Annotation
Overview
Teaching: 10 min
Exercises: 50 minQuestions
How are proteins predicted from a DNA sequence?
Objectives
Search for open reading frames
Predict a protein from an open reading frame
Annotate a genome
Annotation
Now that we have assembled the data into contigs the next natural step to do is annotation of the data. The contigs we assembled contain different genomic features. The process of identifying and labelling those features is called genome annotation.
Genome annotation includes prediction of protein-coding genes, as well as other functional genome units such as structural RNAs, tRNAs, small RNAs, pseudogenes, control regions, direct and inverted repeats, insertion sequences, transposons and other mobile elements. It starts by identifying open reading frames (ORFs). Predicted sequences are further analysed to search for similarity to known elements, for example with BLAST.
Have a look at the 50 first lines of your genomes using head. In this example the folder with assembly ERR029207 is used.
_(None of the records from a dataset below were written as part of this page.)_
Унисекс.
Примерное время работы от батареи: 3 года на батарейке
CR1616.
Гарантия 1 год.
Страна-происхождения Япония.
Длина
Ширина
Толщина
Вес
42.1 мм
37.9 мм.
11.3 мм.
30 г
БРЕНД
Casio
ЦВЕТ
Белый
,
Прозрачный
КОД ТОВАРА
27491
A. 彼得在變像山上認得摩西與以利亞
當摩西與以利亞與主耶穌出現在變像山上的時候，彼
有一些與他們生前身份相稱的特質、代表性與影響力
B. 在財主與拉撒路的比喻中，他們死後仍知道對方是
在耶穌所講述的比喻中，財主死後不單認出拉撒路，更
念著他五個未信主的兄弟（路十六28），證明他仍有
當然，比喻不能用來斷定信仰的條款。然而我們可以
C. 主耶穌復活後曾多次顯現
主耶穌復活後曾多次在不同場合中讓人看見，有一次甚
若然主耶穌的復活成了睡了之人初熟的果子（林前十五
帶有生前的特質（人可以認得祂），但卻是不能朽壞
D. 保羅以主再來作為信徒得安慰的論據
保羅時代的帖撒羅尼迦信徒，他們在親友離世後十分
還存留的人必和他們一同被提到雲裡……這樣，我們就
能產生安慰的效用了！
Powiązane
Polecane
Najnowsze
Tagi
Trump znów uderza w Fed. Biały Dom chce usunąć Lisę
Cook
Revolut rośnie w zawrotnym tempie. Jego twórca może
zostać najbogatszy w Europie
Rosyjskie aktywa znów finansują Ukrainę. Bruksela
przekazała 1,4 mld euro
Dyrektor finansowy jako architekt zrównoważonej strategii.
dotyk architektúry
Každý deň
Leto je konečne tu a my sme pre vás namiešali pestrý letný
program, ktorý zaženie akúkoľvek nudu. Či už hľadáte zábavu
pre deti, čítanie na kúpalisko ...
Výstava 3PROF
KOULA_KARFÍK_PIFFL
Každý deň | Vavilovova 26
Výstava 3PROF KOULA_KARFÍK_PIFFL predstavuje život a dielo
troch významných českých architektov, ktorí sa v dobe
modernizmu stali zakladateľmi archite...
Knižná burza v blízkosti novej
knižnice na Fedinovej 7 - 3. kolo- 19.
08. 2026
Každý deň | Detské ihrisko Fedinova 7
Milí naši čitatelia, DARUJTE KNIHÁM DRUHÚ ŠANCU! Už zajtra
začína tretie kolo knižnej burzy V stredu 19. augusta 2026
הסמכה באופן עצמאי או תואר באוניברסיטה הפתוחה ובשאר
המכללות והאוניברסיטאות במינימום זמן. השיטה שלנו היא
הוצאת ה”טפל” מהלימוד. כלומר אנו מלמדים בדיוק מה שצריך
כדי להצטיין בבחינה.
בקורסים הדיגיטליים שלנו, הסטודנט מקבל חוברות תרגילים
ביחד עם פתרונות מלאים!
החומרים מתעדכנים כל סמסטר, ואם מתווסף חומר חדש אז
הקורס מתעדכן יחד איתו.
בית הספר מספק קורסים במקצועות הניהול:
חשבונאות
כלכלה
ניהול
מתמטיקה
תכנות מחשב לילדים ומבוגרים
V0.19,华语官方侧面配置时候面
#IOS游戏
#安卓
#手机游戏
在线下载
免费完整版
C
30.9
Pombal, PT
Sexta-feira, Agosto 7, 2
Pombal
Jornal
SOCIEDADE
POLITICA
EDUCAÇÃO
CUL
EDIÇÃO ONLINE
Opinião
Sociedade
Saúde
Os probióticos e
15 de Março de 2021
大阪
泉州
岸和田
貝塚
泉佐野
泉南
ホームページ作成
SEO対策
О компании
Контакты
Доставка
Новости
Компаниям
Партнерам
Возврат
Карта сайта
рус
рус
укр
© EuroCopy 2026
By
This example assumes your assembly outputs from SPADES are in the folder “assembly”.
$ head -n50 ~/assembly/ERR029207/scaffolds.fasta
Let’s copy the first contig including the header by moving over it with the mouse and pressing the left mouse button to copy.
Exercise: Annotate a gene
Go to ORFfinder. Paste the sequence including the header into the query field. Choose the genetic code (translation table) 11. Start the search by pressing ‘submit’. This will open the Open Reading Frame viewer.
Search for the longest ORF. If you have found it, click on ‘Mark’. Submit the longest ORF to BLAST.
How will this ORF be annotated? Is it a gene or something else? What does the gene do? Fill your annotation into the table under the header ERR029207_ORF.
Automated Annotation
Now we will annotate all genomes with an automated approach. Prokka is a pipeline script which coordinates a series of genome feature predictor tools and sequence similarity tools to annotate the genome sequence or contigs. A range of programs are available for these tasks but here we will use PROKKA, which is a pipeline comprising several open source bioinformatic tools and databases.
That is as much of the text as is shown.